* _PROBLEM REQUIREMENTS_: Take each line of the entries below that contains "there" and copy it.

* _DATA SUPPLIED_:
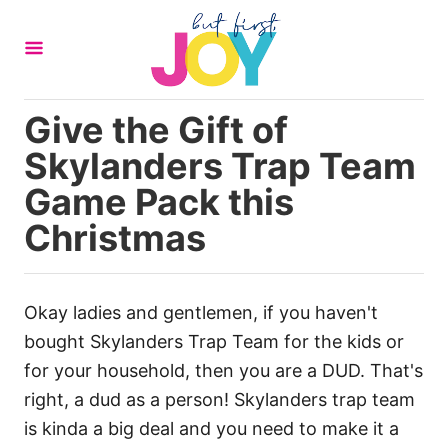
S
k
i
p
Give the Gift of
t
Skylanders Trap Team
o
C
Game Pack this
o
Christmas
n
t
e
Okay ladies and gentlemen, if you haven't
n
bought Skylanders Trap Team for the kids or
t
for your household, then you are a DUD. That's
right, a dud as a person! Skylanders trap team
is kinda a big deal and you need to make it a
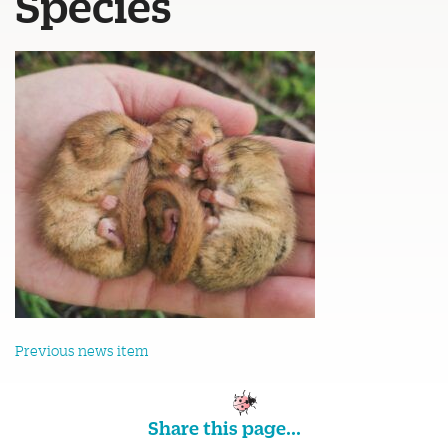
Species
Previous news item
Share this page...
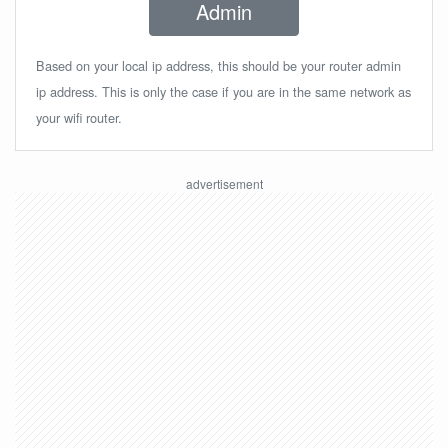
Admin
Based on your local ip address, this should be your router admin
ip address. This is only the case if you are in the same network as
your wifi router.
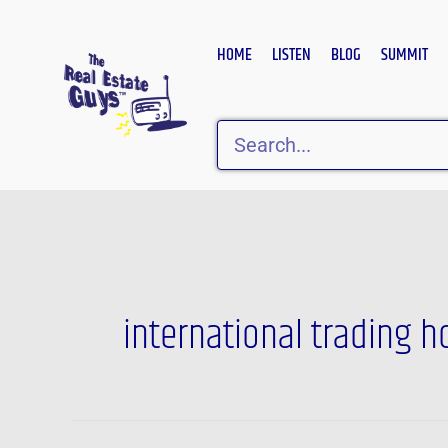
Skip
to
HOME
LISTEN
BLOG
SUMMIT
content
Search
international trading 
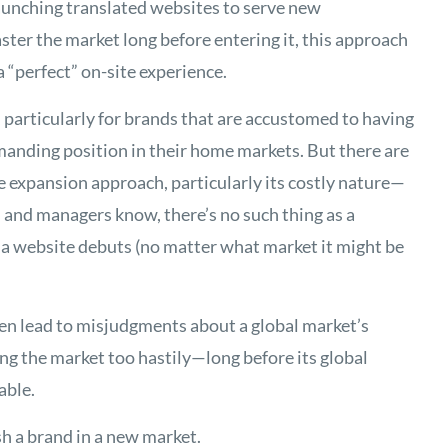
 launching translated websites to serve new
ter the market long before entering it, this approach
 a “perfect” on-site experience.
 particularly for brands that are accustomed to having
anding position in their home markets. But there are
ne expansion approach, particularly its costly nature—
s and managers know, there’s no such thing as a
a website debuts (no matter what market it might be
n lead to misjudgments about a global market’s
ing the market too hastily—long before its global
able.
sh a brand in a new market.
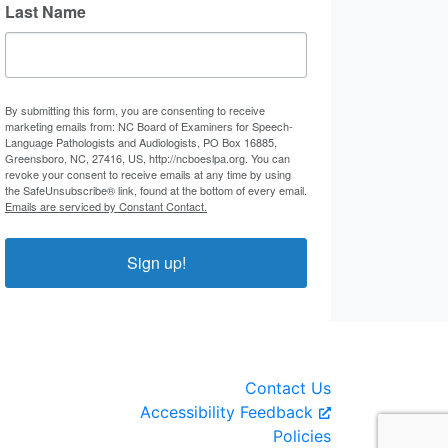
Last Name
By submitting this form, you are consenting to receive
marketing emails from: NC Board of Examiners for Speech-
Language Pathologists and Audiologists, PO Box 16885,
Greensboro, NC, 27416, US, http://ncboeslpa.org. You can
revoke your consent to receive emails at any time by using
the SafeUnsubscribe® link, found at the bottom of every email.
Emails are serviced by Constant Contact.
Sign up!
Contact Us
Accessibility Feedback
Policies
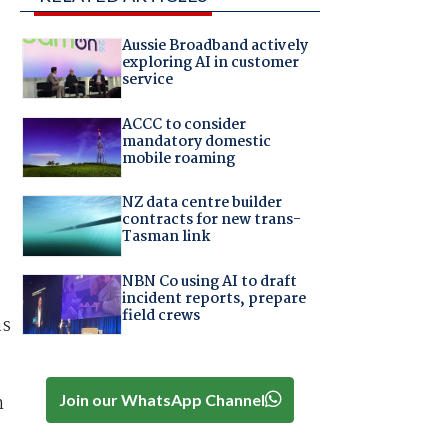
Aussie Broadband actively
exploring AI in customer
service
ACCC to consider
mandatory domestic
mobile roaming
NZ data centre builder
contracts for new trans-
Tasman link
NBN Co using AI to draft
incident reports, prepare
field crews
as
Join our WhatsApp Channel
n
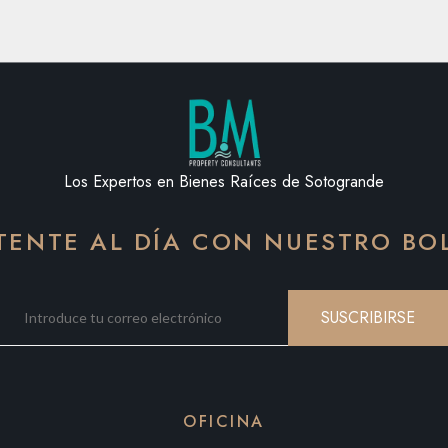
Los Expertos en Bienes Raíces de Sotogrande
ENTE AL DÍA CON NUESTRO BO
SUSCRIBIRSE
OFICINA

* _ANSWER FOR THE TASK_:
anding position in their home markets. But there are
s and managers know, there’s no such thing as a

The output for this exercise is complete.